New York’s Liquor Stores Face Closure Amid Changes
Authorities in New York are working on limiting the number of wine and liquor stores across the city. Reports indicate that various factors, including tariffs and increasing competition from marijuana, are impacting liquor sales.
A lawyer for a liquor retailer in the city shared that the state’s liquor department has turned down about 70% of license applications this year. The main concern seems to be that opening new stores could drive existing ones out of business.
This past summer, the Land Liquor Store in Bedford-Stuyvesant, Brooklyn, reopened and contested applications from rivals seeking to establish shops in a small 138-square-foot space. This store had been closed earlier in the year due to a dispute between its owners.
During a hearing on August 6 in Harlem, SLA Commissioner Lily Fan expressed her support for the idea of limiting new proposals due to significant changes in the area since the previous store’s closure. Attendees noted at the hearing that they doubted the neighborhood’s ability to support another shop.

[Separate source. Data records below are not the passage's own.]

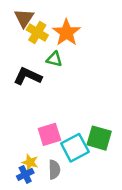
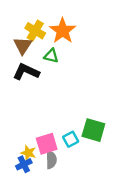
brown triangle: (24, 18) -> (23, 46), moved
pink square: (49, 134) -> (47, 144), moved
cyan square: (75, 148) -> (71, 139), size x0.6

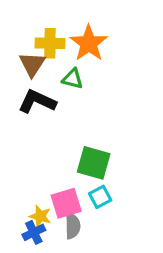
yellow cross: (35, 31) -> (50, 43), turned -30
green square: (93, 130) -> (94, 163), moved

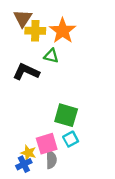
brown triangle: (32, 64) -> (23, 18), moved

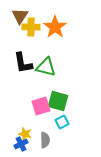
green triangle: (51, 56) -> (46, 67), moved, size x1.5
black L-shape: (26, 72) -> (23, 63), turned -125
pink square: (47, 144) -> (41, 106), moved

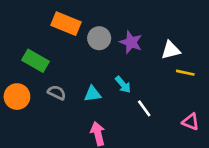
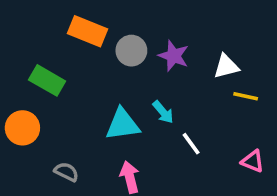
gray semicircle: (57, 93) -> (66, 172), moved
cyan triangle: (93, 94) -> (123, 124), size x1.5

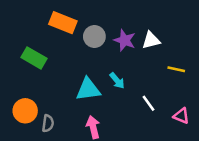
white triangle: (226, 66) -> (151, 40), moved
orange circle: (22, 128) -> (25, 111), moved
white line: (191, 144) -> (149, 103), moved
gray semicircle: (66, 172) -> (48, 123), turned 72

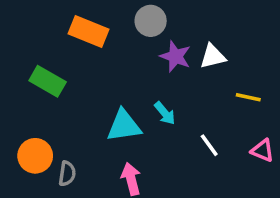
gray circle: (94, 37) -> (151, 21), moved
pink triangle: (181, 116) -> (262, 151), moved

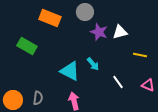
cyan triangle: (124, 126) -> (70, 71), turned 35
orange circle: (35, 156) -> (13, 100), moved

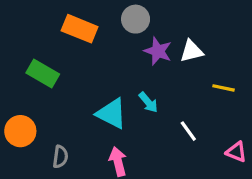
pink triangle: (148, 85) -> (236, 152), moved
orange circle: (13, 100) -> (20, 131), moved

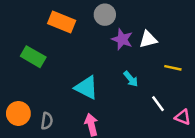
cyan arrow: (148, 102) -> (131, 79), moved
orange circle: (20, 131) -> (18, 113), moved
white line: (188, 131) -> (158, 104), moved

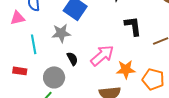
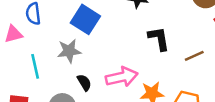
pink arrow: (102, 55) -> (122, 77), turned 30

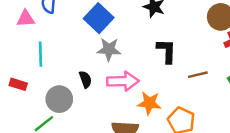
gray star: (69, 51) -> (109, 49), moved

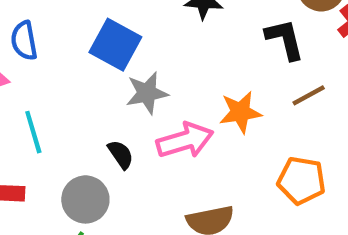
black L-shape: (167, 51) -> (285, 39), moved
orange star: (149, 103) -> (240, 112), moved

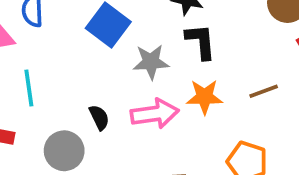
black L-shape: (285, 39) -> (201, 41), moved
gray star: (147, 93) -> (151, 62), moved

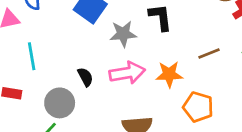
orange star: (204, 97) -> (169, 74), moved

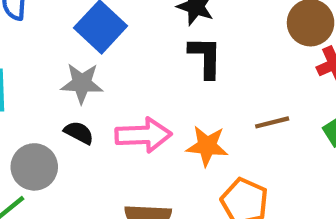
gray star: (123, 34) -> (82, 83), moved
black semicircle: (85, 77) -> (79, 133), turned -42

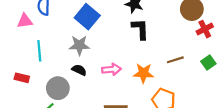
pink arrow: (143, 135) -> (111, 69), size x0.7

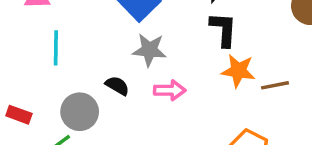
gray star: (79, 45) -> (149, 50), moved
orange star: (143, 73) -> (238, 71), moved
red rectangle: (22, 78) -> (19, 115), moved

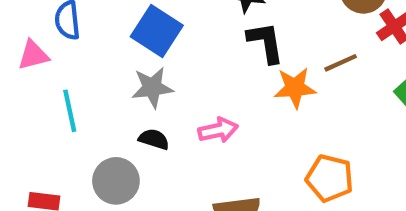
gray star: (149, 50) -> (152, 87), moved
brown line: (275, 85) -> (341, 63), moved

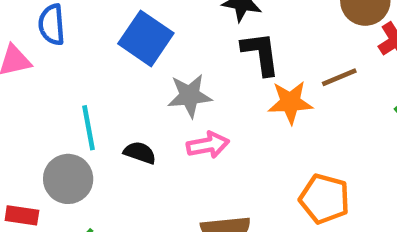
gray star: (152, 87) -> (190, 96), moved
cyan line: (70, 111) -> (89, 128), moved
gray circle: (116, 181) -> (68, 179), moved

Alcohol sales in New York have increased by as much as 25% this year. However, new tariffs on imported drinks are likely to worsen the situation, especially following a decline last year, as noted by Max Bookman, a lawyer specializing in liquor licenses.
Bookman expressed concerns that intense competition among liquor stores could lead to drastic price cuts, which might ultimately harm their business. Some retailers are even making difficult decisions themselves; over 100 liquor licenses were voluntarily surrendered to the SLA this year, leaving approximately 3,330 existing retail licenses statewide as of late August.
Robert Swetnick, another liquor license lawyer, mentioned that more stores are either shutting down or changing hands, indicating that the industry isn’t as profitable as it once was.
On a national scale, alcohol consumption has dropped, with 53% of Americans believing that moderate drinking is now unhealthy. Wine sales, in particular, are struggling, as younger demographics are leaning towards spirits, beer, and even cannabis.
This summer, wine businesses faced a challenging landscape, with a 15% tariff imposed on most European wines, forcing them to raise prices.
Daniel Posner, who runs a wine company in White Plains, highlighted the multiple issues facing the industry, including tariffs making it harder for businesses to thrive.
State regulations allow bars and restaurants to open close to each other, but new wine and liquor stores must serve “public convenience and benefits.” For example, the SLA recently rejected a bid from Kosher Corks to open a shop in Queens that would have competed with an established liquor store nearby.
In June, an application from 5th Ave. Wines & Liquors to relocate closer to competitors in Brooklyn was also denied. Commissioner Fan pointed out that sales last year decreased significantly compared to previous figures.
In fact, global demand for wine has hit its lowest mark since 1961, with U.S. wine sales dropping by 8.7% in the first half of the year, according to industry reports. Meanwhile, the demand for spirits and beer has also declined, albeit at a slower rate.
Recently, a prominent liquor store in Manhattan closed after decades in operation, partly due to unpaid bills. Owners attributed their struggles to the industry’s decline since the pandemic.
Many shops are now pivoting to focus on cheaper wines to maintain sales. For instance, a store in Manhattan’s Upper East Side recently held a sale on high-end wines that had been on the shelves for too long.
Despite the sale, profits remained slim. The owner explained that the revenue generated from these discounts is being used to procure more affordable items, especially popular brands.
Posner, known for his collection of French wines, has adjusted his inventory to increase the number of bottles priced below $25. He lamented, “The wine isn’t cool anymore,” questioning when it might regain its appeal.